Currently the Bitcoin network consists of a large (low thousands) number
of allegedly independent nodes. There is no mechanism to prevent an
attacker from sybil attacking the network other than the availability of
IP addresses. This protection is made even weaker by the difficulty of
being sure you have a non-sybilled list of nodes to connect too; IP
addresses are passed gossip-style with no authentication.
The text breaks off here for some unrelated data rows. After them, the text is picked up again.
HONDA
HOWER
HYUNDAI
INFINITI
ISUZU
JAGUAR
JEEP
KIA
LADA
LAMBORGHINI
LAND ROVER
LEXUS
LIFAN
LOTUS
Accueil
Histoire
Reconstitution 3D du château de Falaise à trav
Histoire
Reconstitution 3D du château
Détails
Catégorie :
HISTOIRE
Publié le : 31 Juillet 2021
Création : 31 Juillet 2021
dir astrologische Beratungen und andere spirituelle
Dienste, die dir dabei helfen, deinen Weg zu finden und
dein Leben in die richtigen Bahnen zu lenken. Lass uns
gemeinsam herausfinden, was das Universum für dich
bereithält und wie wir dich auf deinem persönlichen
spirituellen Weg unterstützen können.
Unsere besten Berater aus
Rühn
From a privacy perspective we are conservative and assume an active,
internal, and global attacker - using the terminology of Diaz et al.(1)
- that controls up to 100% of the nodes you are connected too. With
regard to retrieval of blockchain data we can use the Sweeney's notion
of k-anonymity(2) where the privacy-sensitive data for an individual is
obscured by it's inclusion in a data of a large set of individuals, the
anonymity set.

* Basic Functionality

With regard to blockchain data we have the following basic functions:

** Spending funds

The user creates a transaction and gets it to miners by some method,
usually the P2P network although also possibly by direct submission.
Either way privacy can be achieved through a mix network such as Tor
and/or relaying other users' transactions so as to embed yours within a
larger anonymity set. In some cases payment protocols can shift the
problem to the recipient of the funds. Using CoinJoin also helps
increase the anonymity set.

Usually the sender will want to determine when the transaction confirms;
once the transaction has confirmed modulo a reorganization the
confirmation count can only increase. Transaction mutability and
double-spends by malicious CoinJoin participants complicate the task of
detecting confirmation: ideally we could simply query for the presence
of a given txid in each new block, however the transaction could be
mutated, changing the txid. The most simple way to detect confirmation
is then to query for spends of the txouts spend by the transaction.

** Receiving new funds

While in the future payment protocols may give recipients transaction
information directly it is most likely that wallets will continue to
have to query peers for new transactions paying scriptPubKey's under the
user's control for the forseeable future.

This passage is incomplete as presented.